Tuesday, 16 June 2015

AIDS, the fashionable disease

One of the supposed controversies of the recent general election campaign was Nigel Farage's suggestion that new migrants to the UK should be required to test negative for HIV before being issued with a visa. This generated the predictable howls of indignation from many such as The Terrence Higgins Trust who said it showed “an outrageous lack of understanding” while Plaid Cymru leader Leanne Wood accused him of "stigmatising" people with the disease. 

So just to make sure I'm not, apparently like Farage, simply lacking an “understanding” of HIV I went and had a look at the Wikipedia page. As I thought all along, HIV is a horrible infection which untreated leads to a slow death as the immune system breaks down. It's now manageable, but not curable, through expensive drugs. HIV is transmitted through the exchange of bodily fluids, and is fortunately very rare, with just under 100,000 known sufferers in the UK, according to AIDS charity Avert. Certainly then, it's not something you want. 

Farage's point was that we should block new migrants who are already infected with HIV. It sounds, on the face of it fairly sensible. We already screen for Tuberculosis, a less serious - though admittedly more contagious - disease, suggesting that we don't have a problem in principle with "discriminating" against carriers of contagious diseases. There are arguments about the practicalities of it, and about the actual cost and prevalence of this sort of long term health tourism, but so far as I can tell no-one has campaigned against "stigmatising" those with tuberculosis. "Discriminating" against them is a long standing part of our immigration policy. Extending this to cover HIV seems like a sensible move for the UK, whose National Health Service is already stretched.

So why the big fuss about this particular statement? Was Farage saying that HIV sufferers are bad people? Was he saying we should paint a red cross on their door and burn their clothes? Or could it be because HIV and AIDS have become a cause célèbre for a certain group of people? And, quite insanely, they are treating "discrimination" against people with a highly infection disease with the same sort of horror as they would treat discrimination along racial or gender lines. Why on earth would you even approach the question in those terms? Are there any advocacy groups who campaign against stigmatising people with stomach cancer, or seeking to end discrimination against people with gonorrhea?

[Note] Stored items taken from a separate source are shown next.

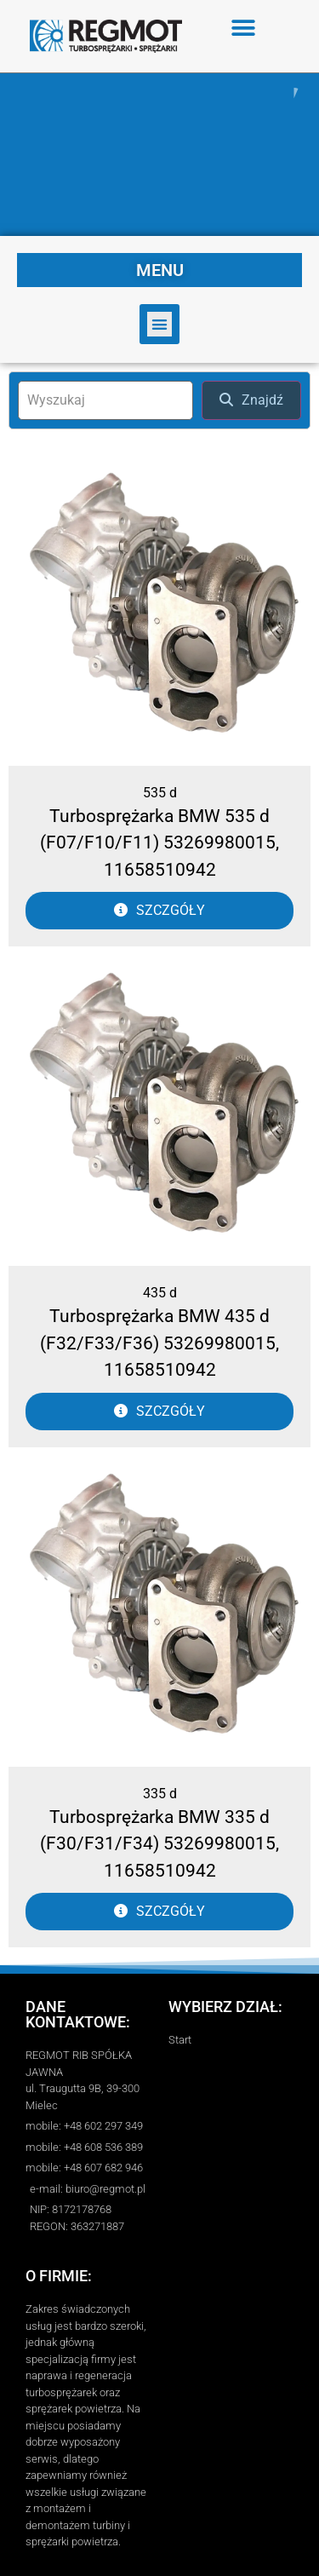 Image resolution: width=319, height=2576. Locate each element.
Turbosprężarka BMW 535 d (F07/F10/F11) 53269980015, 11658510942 (159, 843)
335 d (160, 1793)
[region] (159, 154)
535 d (160, 793)
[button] (244, 28)
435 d (160, 1293)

It's important to understand, though not always widely known, that AIDS disproportionately affects certain groups - homosexuals and those who inject drugs, and that it's especially prevalent amongst blacks. And no, this isn't the propaganda of some far right American religious group; this is from National AIDS Trust here. This demographic appears to have given it a sort of cachet amongst a certain part of the media and political establishment. In the 80s such figures as Freddie Mercury had AIDS. In the fictional town of Walford that is home to Eastenders an improbably high proportion of heterosexual white people were struck down with the disease, and just up the road the disease featured in Grange Hill far more often than I remember it featuring in my own school at the same time.

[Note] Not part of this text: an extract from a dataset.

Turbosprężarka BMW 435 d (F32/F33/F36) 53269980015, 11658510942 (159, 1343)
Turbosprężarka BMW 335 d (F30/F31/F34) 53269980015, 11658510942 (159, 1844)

Photographer Edo Zollo's Stand Tall Get Snapped project epitomises this attitude. Photographing 30 people with HIV to, in his own words, "expose the still widely held misconception, that HIV is largely restricted to gay men and people of black African origin." A curious aim, since as we’ve already seen the disease does indeed disproportionately afflict these groups. Even the (scarcely hard line liberal) Daily Mail oozes this sentiment here, reporting on some of Zollo's subjects, starting with the story of Rachel, who contracted the disease 8 years ago and found an unknown well of positivity. The article is interspersed with photos of other sufferers such as one lady called Amanda from Glasgow, who apparently "calls her 'visitor' Betsy as we had to share the same body. I'm in a happier place because of my journey with her" If I'm reading that correctly, she actually believes that contracting a terminal illness has been a good thing. 

Of course people do find strength in adversity, and if the people quoted in this article find comfort in this manner then it's not for me to tell them they're wrong. The question is whether this fashionable metropolitan drum should be banged at the expense of sensible public health policy, and I can't really think of any earthly reason why it should. 

What Farage said about restricting the immigration of HIV positive people was simply sensible policy as used by Australia and until recently the United States amongst others. The reaction was the shrill fury of what amounts to a fundamentalist sect who believe on some level that HIV is a badge of honour and a passage into the rarified kingdom of liberal righteousness. This is an absolutely ludicrous basis on which to set policy on immigration or anything else.